Genome Medical will also use its new funding to expand its services to hospitals, health systems, large physician groups, and employer groups, Alderson said.

"In 2017, we were heavily focused on building our nationwide footprint," said Alderson. "We are now expanding the types of institutions and physician groups we can support," she said. "There is a heavy amount of integration and being able to support large physician groups, health systems, and hospitals is an area of the market where we see a lot of need."

She noted that as a national genomic medical practice, Genome Medical accepts insurance billing for its services, as well as institutional billing and direct patient payment. "We are working on becoming an in-network provider with the major insurance companies," she said.

As part of this outreach, the company this week announced the launch of programs geared toward employer groups, enabling clients to offer genetic services and physician-guided genetic testing to their employees through Genome Medical.

Through its Genetic Medical Services offering, the company identifies individuals at risk for inherited diseases or conditions who qualify for genetic testing under current medical guidelines and insurance coverage. Such patients receive genetic counseling, genetic test ordering, sample collection, medical case management, and referrals as needed, according to Genome Medical.

Genome Medical has also introduced Proactive Health Programs to employers, which assess individuals' family history while providing proactive genetic screening for actionable genetic conditions. The company said the program includes testing for genetic markers associated with heritable cancers, cardiovascular disease, and blood disorders; assessment of any potential complications related to medication; and carrier testing.

Genome Medical has also created a Genetics Resource Center to make its network of genetic experts available to employees. According to the company, the center relies on interactive tools, real-time chat services, and its telehealth platform to serve users. Genome Medical now offers a Second Opinion program as well, allowing individuals to consult the company's network of experts for opinion on any genetic-related diagnosis or treatment plan.

"These employer programs are unique, in that they are often set up as a benefit for the employee by the employer," said Alderson. "Increasingly, employers are competing for cost balance, and they are looking for ways to build satisfaction and retention," she said. "Our proactive health program, for instance, is designed as a benefit for the employee."

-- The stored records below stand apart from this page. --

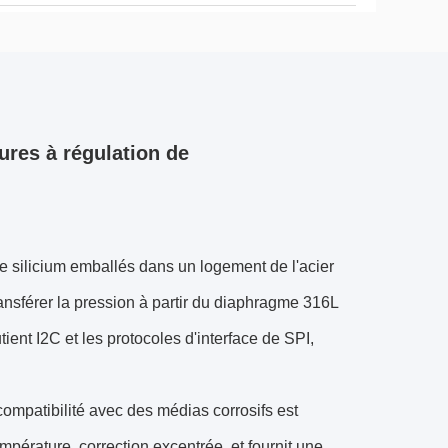
ures à régulation de
e silicium emballés dans un logement de l'acier
ransférer la pression à partir du diaphragme 316L
ient I2C et les protocoles d'interface de SPI,
a compatibilité avec des médias corrosifs est
érature, correction excentrée, et fournit une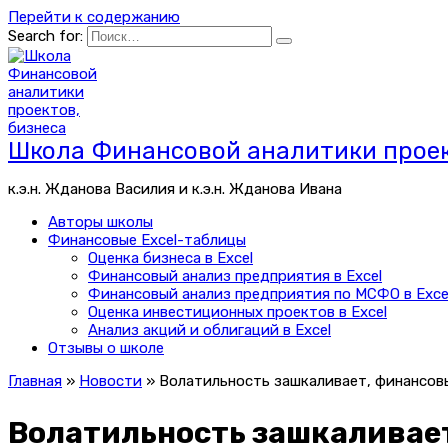
Перейти к содержанию
Search for:
Школа Финансовой аналитики проек
к.э.н. Жданова Василия и к.э.н. Жданова Ивана
Авторы школы
Финансовые Excel-таблицы
Оценка бизнеса в Excel
Финансовый анализ предприятия в Excel
Финансовый анализ предприятия по МСФО в Exce
Оценка инвестиционных проектов в Excel
Анализ акций и облигаций в Excel
Отзывы о школе
Главная
»
Новости
»
Волатильность зашкаливает, финансов
Волатильность зашкаливае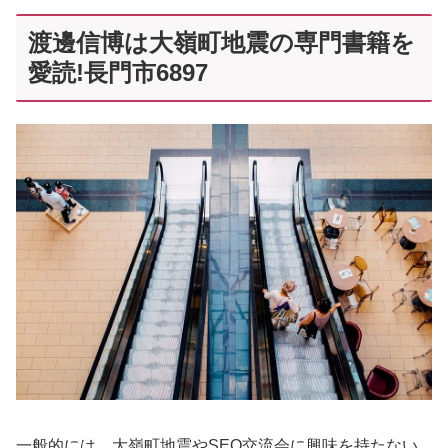
渡邊信博は大嶺町地震の専門書籍を
愛読!長門市6897
一般的には、大嶺町地震やSEO交流会に興味を持たない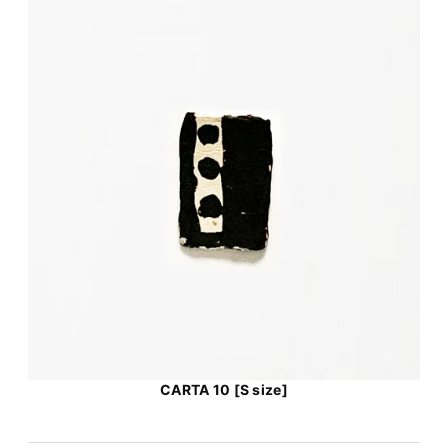
CARTA 10 [S size]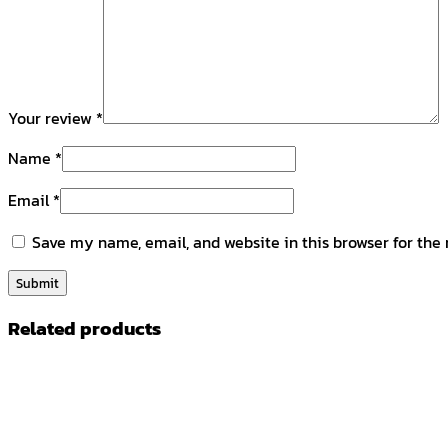
Your review
*
Name
*
Email
*
Save my name, email, and website in this browser for the
Related products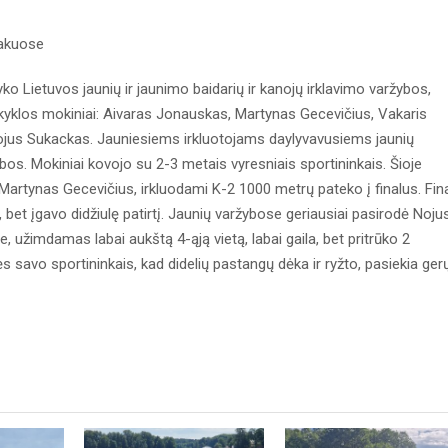
rakuose
ko Lietuvos jaunių ir jaunimo baidarių ir kanojų irklavimo varžybos,
okyklos mokiniai: Aivaras Jonauskas, Martynas Gecevičius, Vakaris
Nojus Sukackas. Jauniesiems irkluotojams daylyvavusiems jaunių
os. Mokiniai kovojo su 2-3 metais vyresniais sportininkais. Šioje
Martynas Gecevičius, irkluodami K-2 1000 metrų pateko į finalus. Fin
o, bet įgavo didžiulę patirtį. Jaunių varžybose geriausiai pasirodė Noju
užimdamas labai aukštą 4-ąją vietą, labai gaila, bet pritrūko 2
 savo sportininkais, kad didelių pastangų dėka ir ryžto, pasiekia ger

All of the new services should make it easier for employees to participate in a program, where they complete a family health history and work with Genome Medical directly to gain access to its geneticists who can offer guidance to individuals have an elevated risk of developing a disease. "We are most focused on cancer and cardiovascular disease, both of which have a strong hereditary component," noted Alderson.

By identifying individuals who would benefit from testing in advance of being in a disease state, not only do individuals benefit, but also employers, Alderson added. "You have a healthy, productive employee, and you don't have the burden of treating metastatic cancer," she said.

Genome Medical is also eyeing opportunities outside the country and considering an international expansion.

"The ways in which we would do that is by providing support for clinicians outside of the US," said Alderson. "It would be less around direct patient care, but more about opening up access to our expertise and network," she said. "With 7,000 Mendelian inherited disorders, even the top geneticists worldwide can't know everything about all 7,000 diseases," Alderson continued. "We provide easy access to that specialized knowledge and expertise, particularly around cases with high complexity, and we see a benefit in opening up those resources outside the US."